Re: [Documentation] State of CPU controller in cgroup v2

From: Andy Lutomirski
Date: Mon Sep 05 2016 - 13:38:26 EST


On Sat, Sep 3, 2016 at 3:05 PM, Tejun Heo <tj@xxxxxxxxxx> wrote:
> Hello, Andy.
>
> On Wed, Aug 31, 2016 at 02:46:20PM -0700, Andy Lutomirski wrote:
>> > Consider a use case where the user isn't interested in fully
>> > accounting and dividing up system resources but wants to just cap
>> > resource usage from a subset of workloads. There is no reason to
>> > require such usages to fully contain all processes in non-root
>> > cgroups. Furthermore, it's not trivial to migrate all processes out
>> > of root to a sub-cgroup unless the agent is in full control of boot
>> > process.
>>
>> Then please also consider exactly the same use case while running in a
>> container.
>>
>> I'm a bit frustrated that you're saying that my example failure modes
>> consist of shooting oneself in the foot and then you go on to come up
>> with your own examples that have precisely the same problem.
>
> You have a point, which is
>
> The system-root and namespace-roots are not symmetric.
>
> and that's a valid concern. Here's why the system-root is special.
>

[...]

>
> Now, due to the various issues with direct competition between
> processes and cgroups, cgroup v2 disallows resource control across
> them (the no-internal-tasks restriction); however, cgroup v2 currently
> doesn't apply the restriction to the system-root. Here are the
> reasons.
>
> * It doesn't bring any practical benefits in terms of implementation.
> As noted above, all controllers already have to allow uncontained
> consumptions in the system-root and that's the only attribute
> required for the exemption.
>
> * It doesn't bring any practical benefits in terms of capability.
> Userland can trivially handle the system-root and namespace-roots in
> a symmetrical manner.

Your idea of "trivially" doesn't match mine. You gave a use case in
which userspace might take advantage of root being special. If
userspace does that, then that userspace cannot be run in a container.
This could be a problem for real users. Sure, "don't do that" is a
*valid* answer, but it's not a very helpful answer.

>
> * It's an unncessary inconvenience, especially for cases where the
> cgroup agent isn't in control of boot, for partial usage cases, or
> just for playing with it.
>
> You say that I'm ignoring the same use case for namespace-scope but
> namespace-roots don't have the same hybrid function for partial and
> uncontrolled systems, so it's not clear why there even NEEDS to be
> strict symmetry.

I think their functions are much closer than you think they are. I
want a whole Linux distro to be able to run in a container. This
means that useful things people do in a distro or initramfs or
whatever should just work if containerized.

>
> It's easy and understandable to get hangups on asymmetries or
> exemptions like this, but they also often are acceptable trade-offs.
> It's really frustrating to see you first getting hung up on "this must
> be wrong" and even after explanations repeating the same thing just in
> different ways.
>
> If there is something fundamentally wrong with it, sure, let's fix it,
> but what's actually broken?

I'm not saying it's fundamentally wrong. I'm saying it's a design
that has a big wart, and that wart is unfortunate, and after thinking
a bit, I'm starting to agree with PeterZ that this is problematic. It
also seems fixable: the constraint could be relaxed.

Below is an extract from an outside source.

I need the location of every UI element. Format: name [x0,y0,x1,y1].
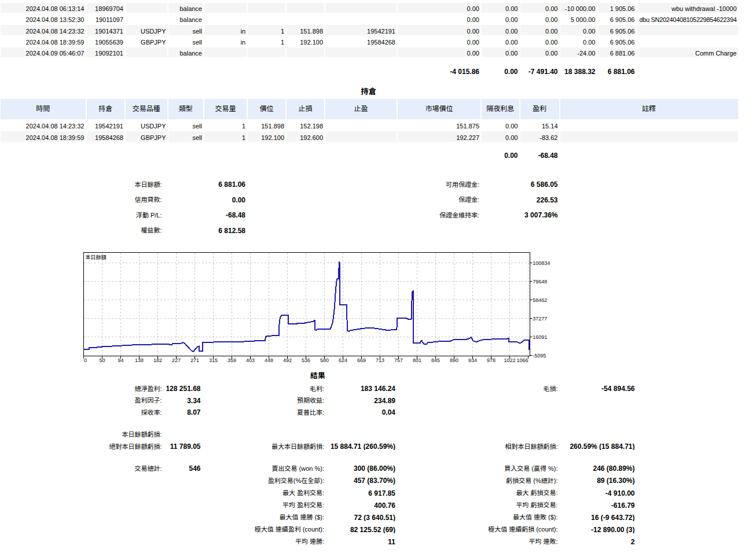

>> >> Also, here's an idea to maybe make PeterZ happier: relax the
>> >> restriction a bit per-controller. Currently (except for /), if you
>> >> have subtree control enabled you can't have any processes in the
>> >> cgroup. Could you change this so it only applies to certain
>> >> controllers? If the cpu controller is entirely happy to have
>> >> processes and cgroups as siblings, then maybe a cgroup with only cpu
>> >> subtree control enabled could allow processes to exist.
>> >
>> > The document lists several reasons for not doing this and also that
>> > there is no known real world use case for such configuration.
>
> So, up until this point, we were talking about no-internal-tasks
> constraint.

Isn't this the same thing? IIUC the constraint in question is that,
if a non-root cgroup has subtree control on, then it can't have
processes in it. This is the no-internal-tasks constraint, right?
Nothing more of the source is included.